## Available records
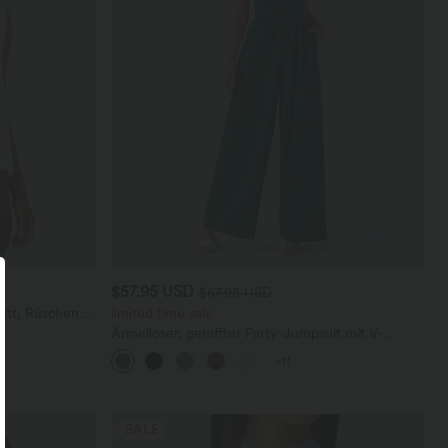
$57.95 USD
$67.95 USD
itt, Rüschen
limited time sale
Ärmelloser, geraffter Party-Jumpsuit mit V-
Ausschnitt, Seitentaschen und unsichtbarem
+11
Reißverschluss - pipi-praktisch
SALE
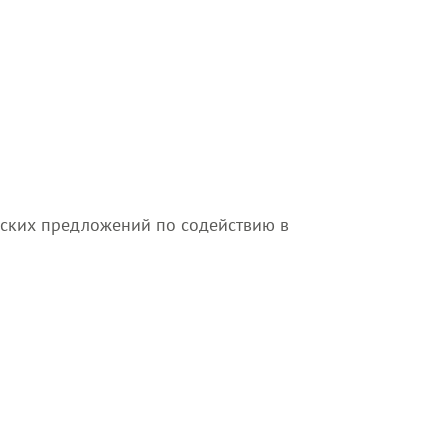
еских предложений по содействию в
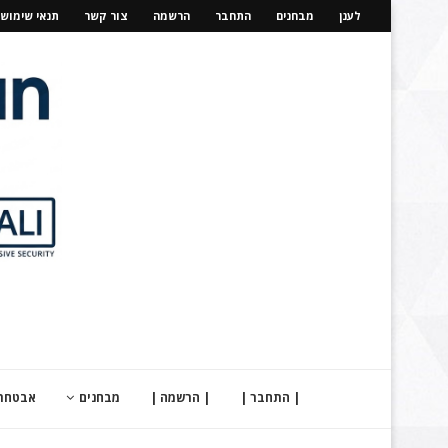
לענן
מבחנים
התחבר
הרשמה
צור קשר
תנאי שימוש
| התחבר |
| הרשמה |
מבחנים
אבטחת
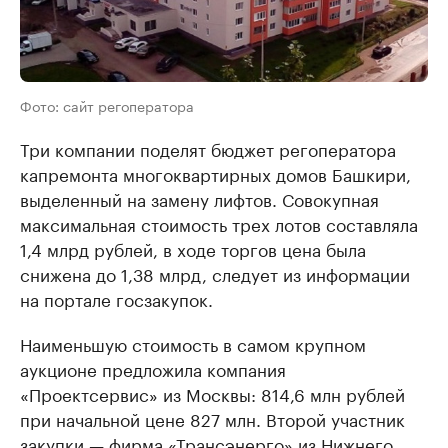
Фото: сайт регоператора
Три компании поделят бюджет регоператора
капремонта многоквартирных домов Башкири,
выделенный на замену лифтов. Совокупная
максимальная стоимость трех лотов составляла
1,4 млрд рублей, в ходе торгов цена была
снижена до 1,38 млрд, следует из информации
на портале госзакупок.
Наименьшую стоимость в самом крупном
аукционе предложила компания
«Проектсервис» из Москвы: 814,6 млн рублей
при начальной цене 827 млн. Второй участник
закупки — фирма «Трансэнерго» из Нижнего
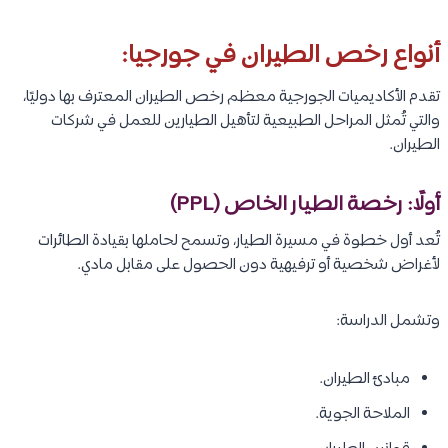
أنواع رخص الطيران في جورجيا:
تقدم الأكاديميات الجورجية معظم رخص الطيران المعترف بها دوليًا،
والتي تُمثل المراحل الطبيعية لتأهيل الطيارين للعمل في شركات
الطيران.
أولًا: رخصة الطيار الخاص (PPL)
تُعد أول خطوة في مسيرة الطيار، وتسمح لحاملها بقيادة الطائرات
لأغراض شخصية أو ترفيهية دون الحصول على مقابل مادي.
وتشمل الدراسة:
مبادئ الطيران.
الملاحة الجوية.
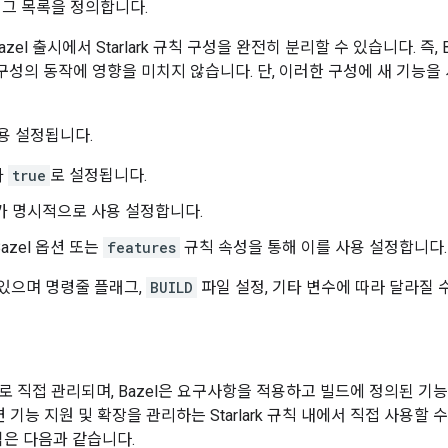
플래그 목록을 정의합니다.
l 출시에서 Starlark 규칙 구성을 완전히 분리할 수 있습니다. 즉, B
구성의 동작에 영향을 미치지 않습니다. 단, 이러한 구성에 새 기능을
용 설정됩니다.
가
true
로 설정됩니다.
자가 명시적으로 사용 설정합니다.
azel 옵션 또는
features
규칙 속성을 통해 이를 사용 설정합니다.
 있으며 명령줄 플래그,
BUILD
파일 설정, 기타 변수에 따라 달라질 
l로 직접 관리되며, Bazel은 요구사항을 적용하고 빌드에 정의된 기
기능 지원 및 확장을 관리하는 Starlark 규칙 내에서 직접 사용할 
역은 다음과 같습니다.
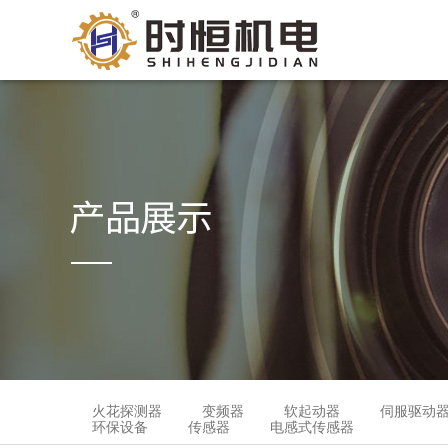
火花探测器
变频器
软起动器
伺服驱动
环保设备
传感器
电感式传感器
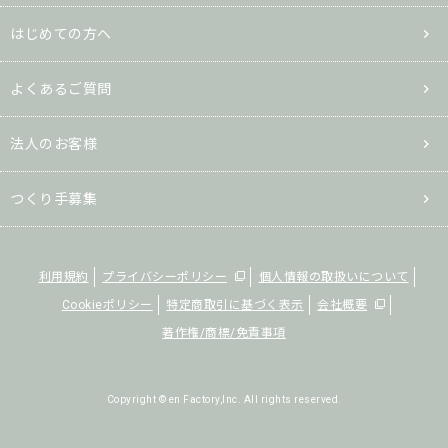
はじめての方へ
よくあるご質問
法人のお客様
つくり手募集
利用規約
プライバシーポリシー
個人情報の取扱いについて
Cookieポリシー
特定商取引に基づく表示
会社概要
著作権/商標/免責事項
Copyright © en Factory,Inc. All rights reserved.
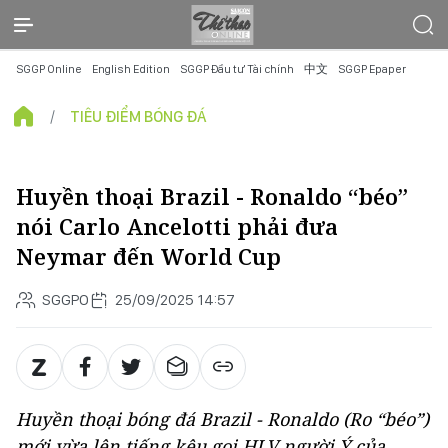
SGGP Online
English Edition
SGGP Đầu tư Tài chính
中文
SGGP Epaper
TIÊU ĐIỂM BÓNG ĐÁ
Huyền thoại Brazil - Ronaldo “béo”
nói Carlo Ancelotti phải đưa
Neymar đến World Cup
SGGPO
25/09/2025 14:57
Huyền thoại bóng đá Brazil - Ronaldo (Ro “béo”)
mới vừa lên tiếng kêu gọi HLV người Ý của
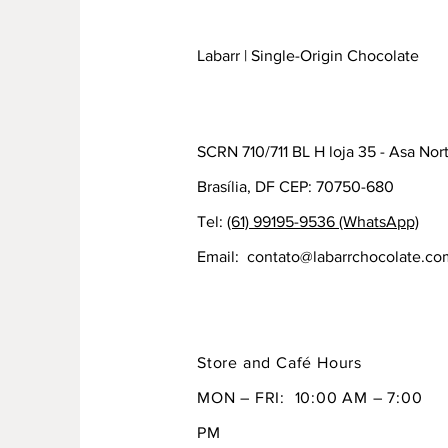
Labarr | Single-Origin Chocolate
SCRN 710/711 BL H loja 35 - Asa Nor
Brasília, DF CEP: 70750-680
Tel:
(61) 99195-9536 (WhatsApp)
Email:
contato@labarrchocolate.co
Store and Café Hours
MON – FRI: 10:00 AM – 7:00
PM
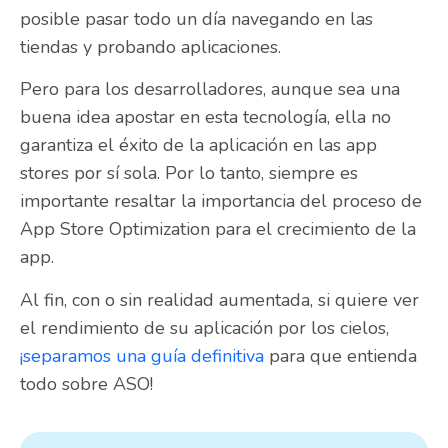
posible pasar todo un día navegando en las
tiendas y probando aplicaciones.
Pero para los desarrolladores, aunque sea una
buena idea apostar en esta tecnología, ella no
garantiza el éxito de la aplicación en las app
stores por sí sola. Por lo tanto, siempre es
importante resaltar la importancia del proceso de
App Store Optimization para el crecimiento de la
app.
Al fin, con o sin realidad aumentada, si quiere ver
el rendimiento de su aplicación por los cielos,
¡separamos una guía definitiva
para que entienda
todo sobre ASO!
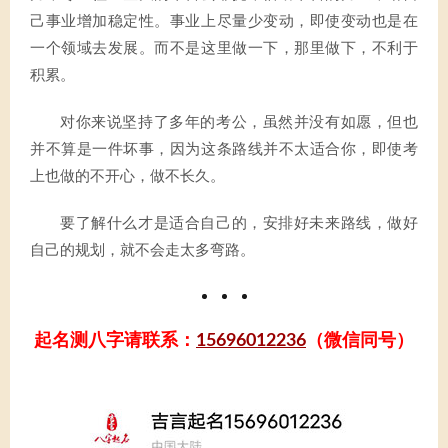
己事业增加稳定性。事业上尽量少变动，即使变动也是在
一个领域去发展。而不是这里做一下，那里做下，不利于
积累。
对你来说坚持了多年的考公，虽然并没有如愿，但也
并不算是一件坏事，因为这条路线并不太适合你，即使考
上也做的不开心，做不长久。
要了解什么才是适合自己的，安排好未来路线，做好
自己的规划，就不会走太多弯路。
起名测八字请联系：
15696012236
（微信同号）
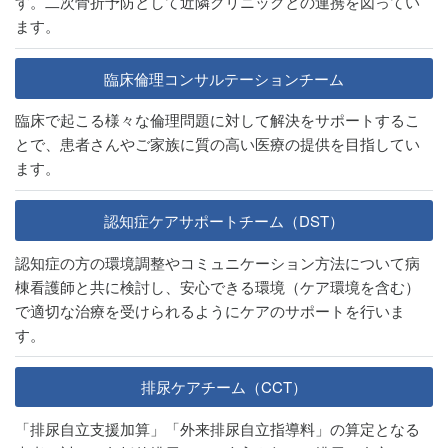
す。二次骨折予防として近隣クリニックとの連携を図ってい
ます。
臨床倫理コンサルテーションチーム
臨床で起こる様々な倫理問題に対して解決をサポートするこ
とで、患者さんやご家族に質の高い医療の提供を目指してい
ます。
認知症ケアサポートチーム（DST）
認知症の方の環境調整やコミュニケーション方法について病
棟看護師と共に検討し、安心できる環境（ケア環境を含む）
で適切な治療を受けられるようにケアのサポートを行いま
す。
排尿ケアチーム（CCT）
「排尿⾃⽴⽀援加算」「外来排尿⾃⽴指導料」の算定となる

## Work required
Copy exactly the lines from the line that contains "posible pasar todo un día navegando en las" through the last line of the records above, both ends included, but leave out the pictures.

## Result of this exercise
posible pasar todo un día navegando en las
tiendas y probando aplicaciones.
Pero para los desarrolladores, aunque sea una
buena idea apostar en esta tecnología, ella no
garantiza el éxito de la aplicación en las app
stores por sí sola. Por lo tanto, siempre es
importante resaltar la importancia del proceso de
App Store Optimization para el crecimiento de la
app.
Al fin, con o sin realidad aumentada, si quiere ver
el rendimiento de su aplicación por los cielos,
¡separamos una guía definitiva
para que entienda
todo sobre ASO!
己事业增加稳定性。事业上尽量少变动，即使变动也是在
一个领域去发展。而不是这里做一下，那里做下，不利于
积累。
对你来说坚持了多年的考公，虽然并没有如愿，但也
并不算是一件坏事，因为这条路线并不太适合你，即使考
上也做的不开心，做不长久。
要了解什么才是适合自己的，安排好未来路线，做好
自己的规划，就不会走太多弯路。
起名测八字请联系：
15696012236
（微信同号）
す。二次骨折予防として近隣クリニックとの連携を図ってい
ます。
臨床倫理コンサルテーションチーム
臨床で起こる様々な倫理問題に対して解決をサポートするこ
とで、患者さんやご家族に質の高い医療の提供を目指してい
ます。
認知症ケアサポートチーム（DST）
認知症の方の環境調整やコミュニケーション方法について病
棟看護師と共に検討し、安心できる環境（ケア環境を含む）
で適切な治療を受けられるようにケアのサポートを行いま
す。
排尿ケアチーム（CCT）
「排尿⾃⽴⽀援加算」「外来排尿⾃⽴指導料」の算定となる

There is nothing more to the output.